Avec la combustion de cette énergie nouvelle venue de l'extérieur, la bille accentua sa folle rotation qui atteignit plus de cent milliards de tours à la seconde. Sous la titanesque pression qui la contractait, ses atomes explosèrent et les photons, éléments constitutifs du rayonnement des quatre dieux, portés à une température comme seul le big bang originel en avait connu une à la première milliseconde, provoquèrent une explosion thermoquantique qui se propagea en chaîne.
A l'extérieur de l'édifice, des capteurs, des accumulateurs, des alternateurs, des transformateurs, et d'autres appareils de toute nature, plus perfectionnés les uns que les autres, canalisaient la formidable énergie qui, selon Majus, devrait alimenter toute la Pagusie en lumière artificielle pendant quelques centaines de siècles.

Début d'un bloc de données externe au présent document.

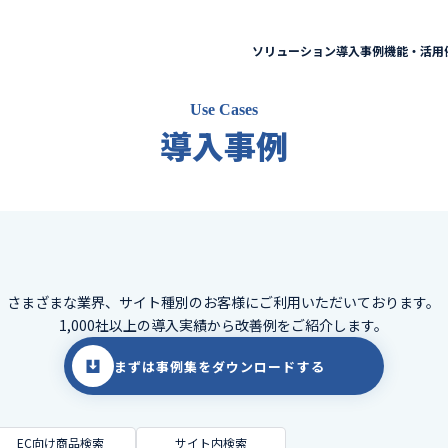
ソリューション
導入事例
機能・活用
Use Cases
導入事例
さまざまな業界、サイト種別のお客様に
ご利用いただいております。
1,000社以上の導入実績から改善例をご紹介します。
まずは事例集をダウンロードする
EC向け商品検索
サイト内検索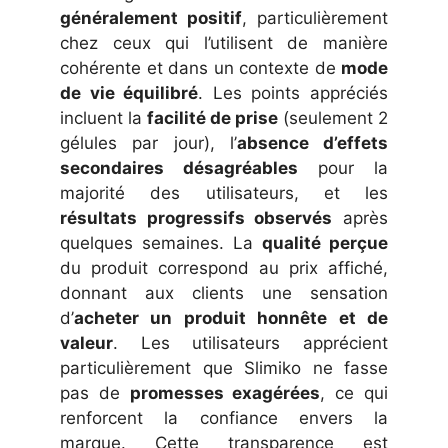
généralement positif
, particulièrement
chez ceux qui l’utilisent de manière
cohérente et dans un contexte de
mode
de vie équilibré
. Les points appréciés
incluent la
facilité de prise
(seulement 2
gélules par jour), l’
absence d’effets
secondaires désagréables
pour la
majorité des utilisateurs, et les
résultats progressifs observés
après
quelques semaines. La
qualité perçue
du produit correspond au prix affiché,
donnant aux clients une sensation
d’
acheter un produit honnête et de
valeur
. Les utilisateurs apprécient
particulièrement que Slimiko ne fasse
pas de
promesses exagérées
, ce qui
renforcent la confiance envers la
marque. Cette transparence est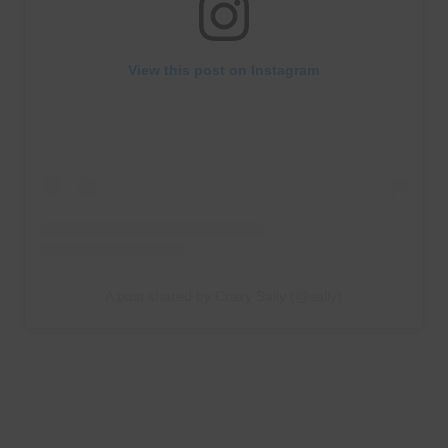
View this post on Instagram
A post shared by Crazy Sally (@sally)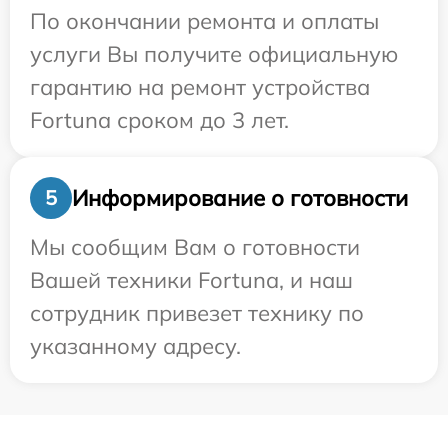
По окончании ремонта и оплаты
услуги Вы получите официальную
гарантию на ремонт устройства
Fortuna сроком до 3 лет.
Информирование о готовности
5
Мы сообщим Вам о готовности
Вашей техники Fortuna, и наш
сотрудник привезет технику по
указанному адресу.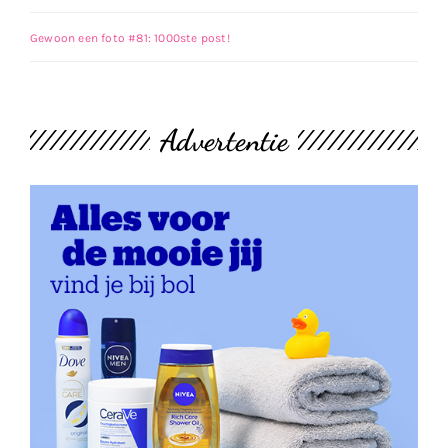
Gewoon een foto #81: 1000ste post!
Advertentie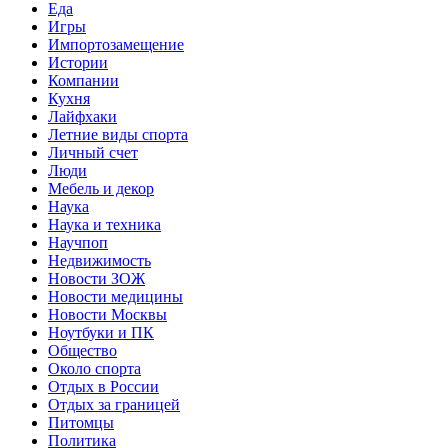
Еда
Игры
Импортозамещение
Истории
Компании
Кухня
Лайфхаки
Летние виды спорта
Личный счет
Люди
Мебель и декор
Наука
Наука и техника
Научпоп
Недвижимость
Новости ЗОЖ
Новости медицины
Новости Москвы
Ноутбуки и ПК
Общество
Около спорта
Отдых в России
Отдых за границей
Питомцы
Политика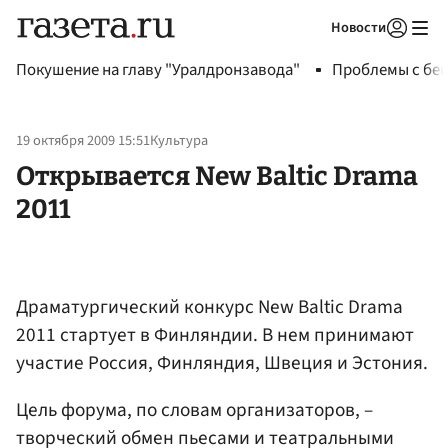
Новости
Авторизоваться
Покушение на главу "Уралдронзавода"
Проблемы с бен
19 октября 2009 15:51
Культура
Открывается New Baltic Drama
2011
Драматургический конкурс New Baltic Drama
2011 стартует в Финляндии. В нем принимают
участие Россия, Финляндия, Швеция и Эстония.
Цель форума, по словам организаторов, –
творческий обмен пьесами и театральными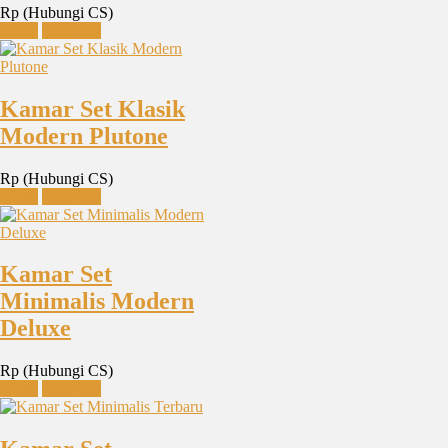
Rp (Hubungi CS)
Detail
Chat WA
Kamar Set Klasik
Modern Plutone
Rp (Hubungi CS)
Detail
Chat WA
Kamar Set
Minimalis Modern
Deluxe
Rp (Hubungi CS)
Detail
Chat WA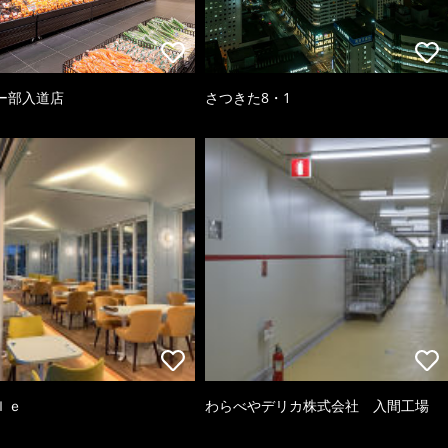
ー部入道店
さつきた8・1
ｌｅ
わらべやデリカ株式会社 入間工場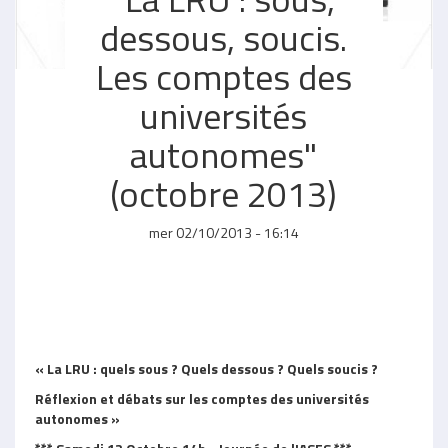
dessous, soucis.
Les comptes des
universités
autonomes"
(octobre 2013)
mer 02/10/2013 - 16:14
« La LRU : quels sous ? Quels dessous ? Quels soucis ?
Réflexion et débats sur les comptes des universités
autonomes »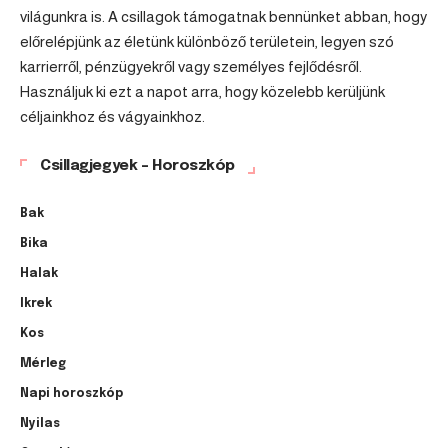
világunkra is. A csillagok támogatnak bennünket abban, hogy
előrelépjünk az életünk különböző területein, legyen szó
karrierről, pénzügyekről vagy személyes fejlődésről.
Használjuk ki ezt a napot arra, hogy közelebb kerüljünk
céljainkhoz és vágyainkhoz.
Csillagjegyek – Horoszkóp
Bak
Bika
Halak
Ikrek
Kos
Mérleg
Napi horoszkóp
Nyilas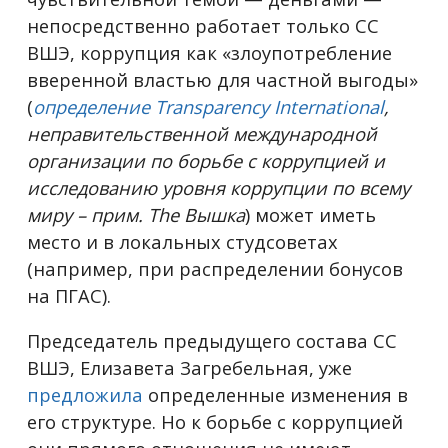
непосредственно работает только СС
ВШЭ, коррупция как
«
злоупотребление
вверенной властью для частной выгоды
»
(
определение
Transparency International
,
неправительственной международной
организации по борьбе с коррупцией и
исследованию уровня коррупции по всему
миру
– прим. The Вышка
) может иметь
место и в локальных студсоветах
(например, при распределении бонусов
на ПГАС).
Председатель предыдущего состава СС
ВШЭ, Елизавета Загребельная, уже
предложила
определенные изменения в
его структуре. Но к борьбе с коррупцией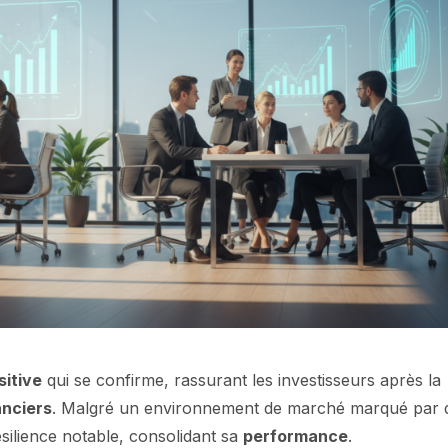
itive
qui se confirme, rassurant les investisseurs après la
anciers
. Malgré un environnement de marché marqué par 
ésilience notable, consolidant sa
performance
.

Ainsi, en dépit du refus opposé par Majus au projet suicidaire de Hermès, ce dernier, en fidèle serviteur, avait-il concilié son devoir envers ses dieux, sa loyauté envers son ancien maître et son attachement à ses chers Pagans. Et, finalement, devant tant de dévouement, les dieux avaient-ils consenti à le seconder dans son action salvatrice.
Quand elle apprit la fin glorieuse de Hermès, Virtus pleura beaucoup; elle pleura comme on ne vit jamais pleurer une déesse ! Un doux lien que personne n'avait soupçonné venait d'être sacrifié à la cause commune.